Biography: Omar Khayyam

Omar Khayyam was born May 1048 in Nishapur, Persia (now Iran), and he died Dec 1122 in Nishapur. Khayyam was a poet as well as a mathematician. He discovered a geometrical method to solve cubic equations by intersecting a parabola with a circle.

Omar Khayyam's full name was Abu al-Fath Omar ben Ibrahim al-Khayyam. A literal translation of his name means 'tent maker' and this may have been his fathers trade. He played on the meaning of his own name when he wrote:-

Khayyam, who stitched the tents of science,
Has fallen in grief's furnace and been suddenly burned;
The shears of Fate have cut the tent ropes of his life,
And the broker of Hope has sold him for nothing!'
Khayyam studied under the Imam Mowaffak of Naishapur and one of his fellow students, Nizam ul Mulk, wrote that Omar was :-
... endowed with sharpness of wit and the highest natural powers ...
Khayyam is best known as a result of Edward Fitzgerald's popular translation in 1859 of nearly 600 short four line poems the Rubaiyat .
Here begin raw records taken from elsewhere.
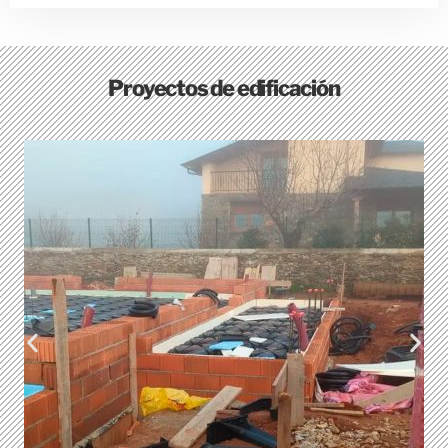
Proyectos de edificación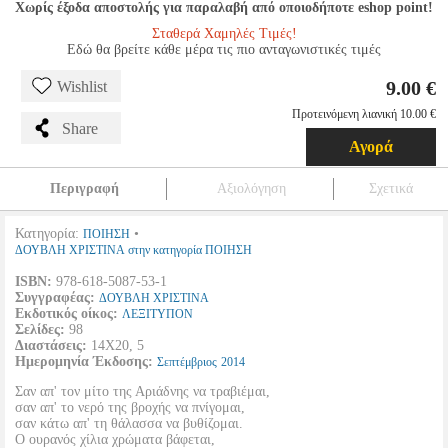
Χωρίς έξοδα αποστολής για παραλαβή από οποιοδήποτε eshop point!
Σταθερά Χαμηλές Τιμές!
Εδώ θα βρείτε κάθε μέρα τις πιο ανταγωνιστικές τιμές
9.00 €
Wishlist
Προτεινόμενη λιανική 10.00 €
Share
Αγορά
Περιγραφή
Αξιολόγηση
Σχετικά
Κατηγορία:
•
ΠΟΙΗΣΗ
ΔΟΥΒΛΗ ΧΡΙΣΤΙΝΑ στην κατηγορία ΠΟΙΗΣΗ
ISBN:
978-618-5087-53-1
Συγγραφέας:
ΔΟΥΒΛΗ ΧΡΙΣΤΙΝΑ
Εκδοτικός οίκος:
ΛΕΞΙΤΥΠΟΝ
Σελίδες:
98
Διαστάσεις:
14Χ20, 5
Ημερομηνία Έκδοσης:
Σεπτέμβριος
2014
Σαν απ' τον μίτο της Αριάδνης να τραβιέμαι,
σαν απ' το νερό της βροχής να πνίγομαι,
σαν κάτω απ' τη θάλασσα να βυθίζομαι.
Ο ουρανός χίλια χρώματα βάφεται,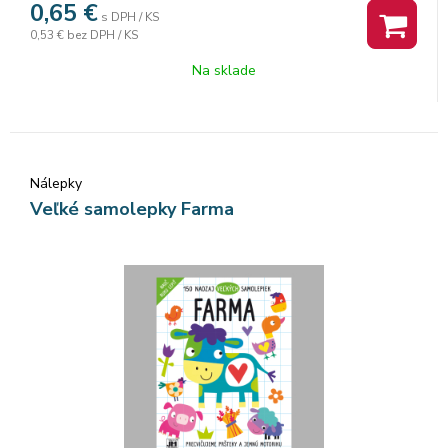
0,65
€
s DPH / KS
0,53 €
bez DPH / KS
Na sklade
Nálepky
Veľké samolepky Farma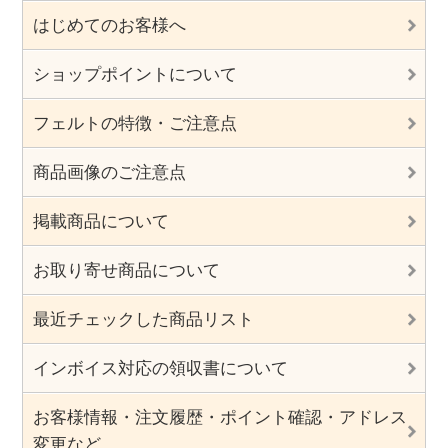
はじめてのお客様へ
ショップポイントについて
フェルトの特徴・ご注意点
商品画像のご注意点
掲載商品について
お取り寄せ商品について
最近チェックした商品リスト
インボイス対応の領収書について
お客様情報・注文履歴・ポイント確認・アドレス
変更など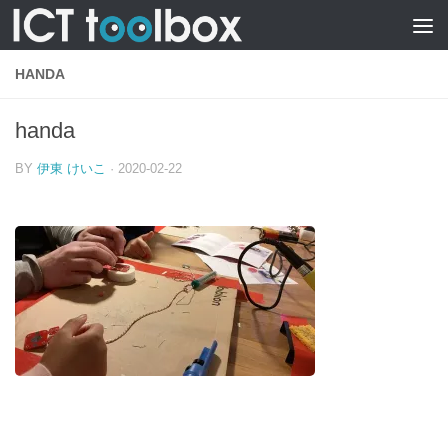
HANDA
handa
BY
伊東 けいこ
·
2020-02-22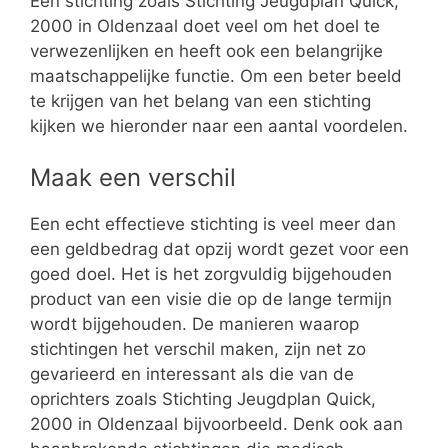
Een stichting zoals Stichting Jeugdplan Quick,
2000 in Oldenzaal doet veel om het doel te
verwezenlijken en heeft ook een belangrijke
maatschappelijke functie. Om een beter beeld
te krijgen van het belang van een stichting
kijken we hieronder naar een aantal voordelen.
Maak een verschil
Een echt effectieve stichting is veel meer dan
een geldbedrag dat opzij wordt gezet voor een
goed doel. Het is het zorgvuldig bijgehouden
product van een visie die op de lange termijn
wordt bijgehouden. De manieren waarop
stichtingen het verschil maken, zijn net zo
gevarieerd en interessant als die van de
oprichters zoals Stichting Jeugdplan Quick,
2000 in Oldenzaal bijvoorbeeld. Denk ook aan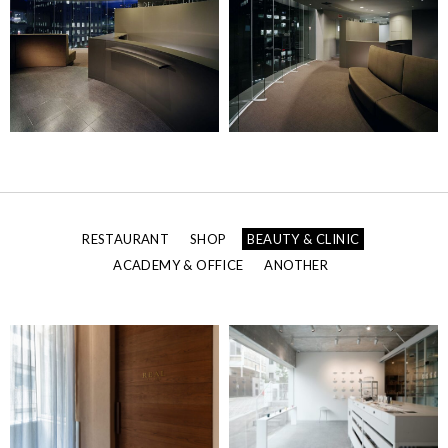
RESTAURANT
SHOP
BEAUTY & CLINIC
ACADEMY & OFFICE
ANOTHER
However Khayyam was an outstanding mathematician and astronomer. His work on algebra was known throughout Europe in the Middle Ages, and he also contributed to calendar reform. Cowell quotes The Calcutta Review No 59:-

When the Malik Shah determined to reform the calendar, Omar was one of the eight learned men employed to do it; the result was the Jalali era (so called from Jalal-ud-din, one of the king's names) - 'a computation of time,' says Gibbon, 'which surpasses the Julian, and approaches the accuracy of the Gregorian style.'
Khayyam measured the length of the year as 365.24219858156 days. Two comments on this result. Firstly it shows an incredible confidence to attempt to give the result to this degree of accuracy. We know now that the length of the years is changing in the sixth decimal place over a person's lifetime. Secondly it is outstandingly accurate. For comparison the length of the year at the end of the 19th century was 365.242196 days, while today it is 365.242190 days.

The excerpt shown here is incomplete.